Your answer should be an exact copy of all the entries, free of pictures.

Exercise data >>
========================================

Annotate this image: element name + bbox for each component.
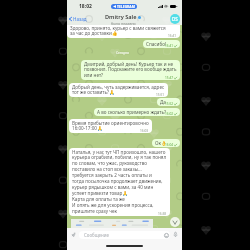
staticText: 15:47 xyxy=(165,76,174,80)
staticText: TELEGRAM xyxy=(117,4,135,9)
button[interactable]: Attach xyxy=(70,231,77,238)
staticText: Время прибытие ориентировочно 16:00-17:0… xyxy=(72,120,149,132)
staticText: DS xyxy=(172,16,178,22)
button[interactable]: Voice message xyxy=(172,231,179,238)
button[interactable]: Stickers xyxy=(163,232,169,238)
staticText: Dmitry Sale xyxy=(105,13,137,21)
button[interactable]: Сообщение xyxy=(79,231,170,239)
button[interactable]: Да xyxy=(157,98,180,106)
button[interactable]: Спасибо! xyxy=(143,40,180,48)
staticText: Назад xyxy=(73,16,87,22)
staticText: 16:03 xyxy=(140,129,149,133)
staticText: 16:02 xyxy=(165,112,174,116)
staticText: было недавно xyxy=(111,21,136,25)
staticText: Сегодня xyxy=(116,51,129,55)
staticText: 16:41 xyxy=(168,34,177,38)
staticText: Сообщение xyxy=(84,232,109,238)
staticText: Ок👌 xyxy=(155,140,177,146)
staticText: 16:41 xyxy=(165,44,174,48)
staticText: Дмитрий, добрый день! Курьер так и не по… xyxy=(84,61,177,79)
button[interactable]: А во сколько примерно ждать? xyxy=(94,108,180,116)
button[interactable]: Scroll to bottom xyxy=(170,217,180,227)
button[interactable]: Назад xyxy=(68,15,88,23)
button[interactable]: Время прибытие ориентировочно 16:00-17:0… xyxy=(69,119,152,133)
staticText: Здорово, принято, курьер с вами свяжется… xyxy=(70,25,166,37)
button[interactable]: Добрый день, чуть задерживается, адрес т… xyxy=(69,83,168,97)
staticText: Наталья, у нас тут ЧП произошло, нашего … xyxy=(72,149,167,215)
staticText: 18:02 xyxy=(79,3,92,10)
staticText: Добрый день, чуть задерживается, адрес т… xyxy=(72,84,165,96)
staticText: 16:04 xyxy=(165,143,174,147)
button[interactable]: Здорово, принято, курьер с вами свяжется… xyxy=(67,25,180,38)
button[interactable]: Ок👌 xyxy=(152,139,180,147)
button[interactable]: Profile xyxy=(170,14,180,24)
staticText: Спасибо! xyxy=(146,41,177,47)
staticText: А во сколько примерно ждать? xyxy=(97,109,177,115)
staticText: 15:51 xyxy=(156,93,165,97)
button[interactable]: Наталья, у нас тут ЧП произошло, нашего … xyxy=(69,148,170,216)
button[interactable]: Дмитрий, добрый день! Курьер так и не по… xyxy=(81,60,180,80)
staticText: Да xyxy=(160,99,177,105)
staticText: 16:38 xyxy=(158,212,167,216)
staticText: 15:52 xyxy=(165,102,174,106)
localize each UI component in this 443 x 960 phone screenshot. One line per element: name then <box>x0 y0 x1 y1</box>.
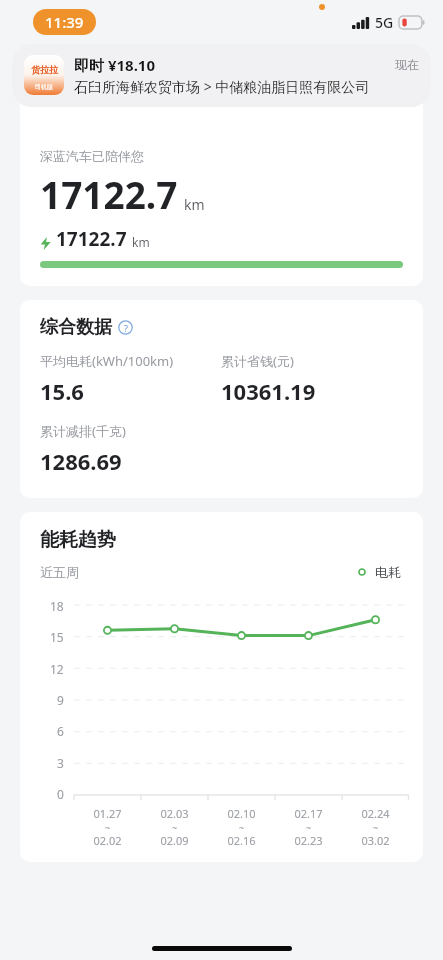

========================================

Solved exercise >>
Annotate this image: element name + bbox for each component.
staticText: 15:47 xyxy=(165,76,174,80)
staticText: TELEGRAM xyxy=(117,4,135,9)
button[interactable]: Attach xyxy=(70,231,77,238)
staticText: Время прибытие ориентировочно 16:00-17:0… xyxy=(72,120,149,132)
staticText: DS xyxy=(172,16,178,22)
button[interactable]: Voice message xyxy=(172,231,179,238)
button[interactable]: Stickers xyxy=(163,232,169,238)
staticText: Dmitry Sale xyxy=(105,13,137,21)
button[interactable]: Сообщение xyxy=(79,231,170,239)
button[interactable]: Да xyxy=(157,98,180,106)
button[interactable]: Спасибо! xyxy=(143,40,180,48)
staticText: Назад xyxy=(73,16,87,22)
staticText: 16:03 xyxy=(140,129,149,133)
staticText: 16:02 xyxy=(165,112,174,116)
staticText: было недавно xyxy=(111,21,136,25)
staticText: Сегодня xyxy=(116,51,129,55)
staticText: 16:41 xyxy=(168,34,177,38)
staticText: Сообщение xyxy=(84,232,109,238)
staticText: Ок👌 xyxy=(155,140,177,146)
staticText: 16:41 xyxy=(165,44,174,48)
staticText: Дмитрий, добрый день! Курьер так и не по… xyxy=(84,61,177,79)
button[interactable]: А во сколько примерно ждать? xyxy=(94,108,180,116)
button[interactable]: Scroll to bottom xyxy=(170,217,180,227)
button[interactable]: Назад xyxy=(68,15,88,23)
button[interactable]: Время прибытие ориентировочно 16:00-17:0… xyxy=(69,119,152,133)
staticText: Здорово, принято, курьер с вами свяжется… xyxy=(70,25,166,37)
button[interactable]: Добрый день, чуть задерживается, адрес т… xyxy=(69,83,168,97)
staticText: Наталья, у нас тут ЧП произошло, нашего … xyxy=(72,149,167,215)
staticText: 18:02 xyxy=(79,3,92,10)
staticText: Добрый день, чуть задерживается, адрес т… xyxy=(72,84,165,96)
staticText: 16:04 xyxy=(165,143,174,147)
button[interactable]: Здорово, принято, курьер с вами свяжется… xyxy=(67,25,180,38)
button[interactable]: Ок👌 xyxy=(152,139,180,147)
button[interactable]: Profile xyxy=(170,14,180,24)
staticText: Спасибо! xyxy=(146,41,177,47)
staticText: А во сколько примерно ждать? xyxy=(97,109,177,115)
staticText: 15:51 xyxy=(156,93,165,97)
button[interactable]: Наталья, у нас тут ЧП произошло, нашего … xyxy=(69,148,170,216)
button[interactable]: Дмитрий, добрый день! Курьер так и не по… xyxy=(81,60,180,80)
staticText: Да xyxy=(160,99,177,105)
staticText: 16:38 xyxy=(158,212,167,216)
staticText: 15:52 xyxy=(165,102,174,106)
localize each UI component in this 443 x 960 phone screenshot. One line per element: name then <box>x0 y0 x1 y1</box>.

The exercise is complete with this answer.